Déjà, petite, quand ses parents lui nommaient les choses, elle voyait bien que quelque chose clochait, que ce qu’ils disaient et ce qu’ils vivaient ce n’était pas la même chose, mais c’était flou, de sa petite enfance elle gardait une vague nausée. Son premier véritable souvenir était quand sa grand-mère était morte et que ses parents avaient refusé de lui en parler, « elle est partie au ciel » avaient-ils dit, « elle est heureuse là-bas », mais elle avait bien vu à leur regard et à leur posture que ça ne collait pas, qu’il y avait un décalage entre ce qu’ils disaient et ce qu’ils savaient. Là, elle l’avait vu ; elle avait compris quelque chose.


Et puis en grandissant, quand on lui enseignait les maths, la grammaire, l’ordre social, la place des choses dans le monde quoi, et qu’il ne fallait surtout pas poser de questions, et que rien n’allait avec rien, que le b ne suivait pas le a, que c’était insensé. Elle les voyait tordre les choses, mais ils ne s’en rendaient même pas compte.


Puis, toute sa vie, elle avait vu les faux sourires, les je-crois-ce-qu’on-me-dit-de-croire-tapez-pas-c’est-pas-moi, les gens qui appuyaient toutes leur vie sur des chimères, comme ça, parce que c’était plus facile, les « je t’aime » qui s’enfuyaient pour un morceau de papier jauni.


Alors elle avait appris à faire avec, et elle s’était menti elle aussi, elle avait tout mis sous le tapis, juste pour ne pas égorger quelqu’un ou foncer dans le premier ravin avec sa voiture. Juste pour survivre.


Ça avait marché.


Pour un temps : le mois dernier, tout avait explosé.


C’était pourtant un soir normal. Un karaoké avait été organisé. Ça chantait faux, les enfants se couraient après et tout le monde riait très fort. Les boissons, la nourriture et l’argent coulait à flot. Elle envoyait derrière le bar, les cuisines turbinaient et ses quatre serveurs couraient entre les tables. C’était un bon soir pour la Gargote.

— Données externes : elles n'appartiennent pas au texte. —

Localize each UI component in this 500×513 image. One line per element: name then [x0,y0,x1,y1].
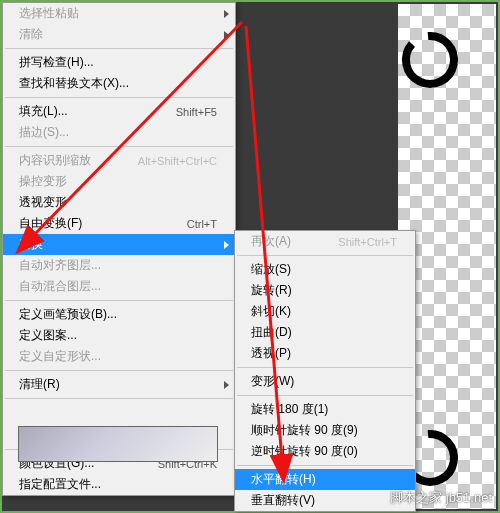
edit-menu-item[interactable]: 指定配置文件... [3,474,235,495]
menu-item-label: 缩放(S) [251,261,397,278]
menu-item-label: 查找和替换文本(X)... [19,75,217,92]
gradient-preview [18,426,218,462]
menu-item-shortcut: Shift+Ctrl+T [338,236,397,248]
menu-item-label: 描边(S)... [19,124,217,141]
menu-item-label: 自动混合图层... [19,278,217,295]
menu-item-label: 自由变换(F) [19,215,179,232]
transform-menu-item[interactable]: 顺时针旋转 90 度(9) [235,420,415,441]
edit-menu-item: 自动对齐图层... [3,255,235,276]
menu-item-label: 选择性粘贴 [19,5,217,22]
menu-item-label: 自动对齐图层... [19,257,217,274]
menu-item-shortcut: Shift+F5 [176,106,217,118]
transform-menu-item[interactable]: 旋转 180 度(1) [235,399,415,420]
submenu-arrow-icon [224,381,229,389]
menu-item-label: 透视(P) [251,345,397,362]
menu-item-label: 变形(W) [251,373,397,390]
edit-menu-item: 描边(S)... [3,122,235,143]
submenu-arrow-icon [224,31,229,39]
edit-menu-item: 自动混合图层... [3,276,235,297]
transform-menu-item[interactable]: 变形(W) [235,371,415,392]
transform-menu-item[interactable]: 逆时针旋转 90 度(0) [235,441,415,462]
menu-item-label: 操控变形 [19,173,217,190]
menu-item-label: 填充(L)... [19,103,168,120]
menu-item-label: 顺时针旋转 90 度(9) [251,422,397,439]
menu-item-label: 透视变形 [19,194,217,211]
menu-separator [5,398,233,399]
menu-separator [237,367,413,368]
transform-menu-item[interactable]: 旋转(R) [235,280,415,301]
edit-menu-item[interactable]: 变换 [3,234,235,255]
transform-menu-item[interactable]: 缩放(S) [235,259,415,280]
menu-item-label: 旋转 180 度(1) [251,401,397,418]
transform-menu-item[interactable]: 斜切(K) [235,301,415,322]
transform-menu-item: 再次(A)Shift+Ctrl+T [235,231,415,252]
edit-menu-item: 操控变形 [3,171,235,192]
menu-item-label: 拼写检查(H)... [19,54,217,71]
edit-menu-item: 选择性粘贴 [3,3,235,24]
edit-menu-item: 内容识别缩放Alt+Shift+Ctrl+C [3,150,235,171]
menu-item-label: 旋转(R) [251,282,397,299]
menu-item-label: 变换 [19,236,217,253]
edit-menu-item[interactable]: 自由变换(F)Ctrl+T [3,213,235,234]
menu-item-label: 内容识别缩放 [19,152,130,169]
menu-item-shortcut: Alt+Shift+Ctrl+C [138,155,217,167]
edit-menu-item: 清除 [3,24,235,45]
menu-separator [5,97,233,98]
edit-context-menu: 选择性粘贴清除拼写检查(H)...查找和替换文本(X)...填充(L)...Sh… [2,2,236,496]
watermark: 脚本之家 jb51.net [390,489,492,507]
menu-item-label: 斜切(K) [251,303,397,320]
transform-menu-item[interactable]: 透视(P) [235,343,415,364]
menu-item-label: 定义自定形状... [19,348,217,365]
menu-item-label: 清除 [19,26,217,43]
menu-item-label: 垂直翻转(V) [251,492,397,509]
submenu-arrow-icon [224,10,229,18]
transform-submenu: 再次(A)Shift+Ctrl+T缩放(S)旋转(R)斜切(K)扭曲(D)透视(… [234,230,416,512]
menu-item-shortcut: Ctrl+T [187,218,217,230]
edit-menu-item[interactable]: 定义画笔预设(B)... [3,304,235,325]
edit-menu-item[interactable]: 拼写检查(H)... [3,52,235,73]
menu-item-label: 再次(A) [251,233,330,250]
edit-menu-item[interactable]: 透视变形 [3,192,235,213]
transform-menu-item[interactable]: 水平翻转(H) [235,469,415,490]
edit-menu-item[interactable]: 定义图案... [3,325,235,346]
menu-item-label: 水平翻转(H) [251,471,397,488]
submenu-arrow-icon [224,241,229,249]
menu-separator [5,48,233,49]
menu-separator [237,465,413,466]
menu-item-label: 定义画笔预设(B)... [19,306,217,323]
menu-item-label: 定义图案... [19,327,217,344]
menu-separator [5,146,233,147]
transform-menu-item[interactable]: 扭曲(D) [235,322,415,343]
menu-separator [237,395,413,396]
menu-item-label: 扭曲(D) [251,324,397,341]
edit-menu-item[interactable]: 填充(L)...Shift+F5 [3,101,235,122]
menu-item-label: 清理(R) [19,376,217,393]
edit-menu-item: 定义自定形状... [3,346,235,367]
edit-menu-item[interactable]: 清理(R) [3,374,235,395]
menu-item-label: 逆时针旋转 90 度(0) [251,443,397,460]
edit-menu-item[interactable]: 查找和替换文本(X)... [3,73,235,94]
menu-separator [5,300,233,301]
menu-separator [237,255,413,256]
menu-item-label: 指定配置文件... [19,476,217,493]
transform-menu-item[interactable]: 垂直翻转(V) [235,490,415,511]
menu-separator [5,370,233,371]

C’était pourtant au milieu de cette joyeuse effervescence que le monde s’était distordu.


Tout s’était ralenti, les son avaient été étouffés comme par un brouillard et elle les avait vus : ces bouches trop tendues, ces rires qui sonnaient faux, ces regards fuyants, tout ce bruit qu’on faisait pour éviter de se poser les bonnes questions. Et elle était complice de ça, elle.


La vieille nausée l’avait envahie, son cœur s’était mis à lui faire mal à force de se cogner à ses côtes et le tournis l’avait saisie.


_ Sylvie ? Tout va bien ? l’avait interpelée une voix.


Elle était revenue au monde au galop, aspirée, et avait croisé le regard plein de sollicitude de Clothilde, qui sirotait un diabolo au comptoir.


_ Oui. Oui, tout va bien.


Après ça, la soirée s’était poursuivie normalement –enfin, presque, car elle devait lutter pour ne pas écarquiller les yeux d’horreur à chaque visage où tombait son regard. Ils étaient laids… ! Comment avait-elle pu passer à côté pendant tout ce temps ?


Quand enfin elle s’était effondrée sur son lit, elle savait ce qu’elle devait faire : il lui fallait absolument vérifier si elle était folle –ou si c’était un symptôme préménopause ou que savait-elle encore bref si ça venait d’elle– ou si la laideur qui lui avait sauté au visage avait une part de fondement.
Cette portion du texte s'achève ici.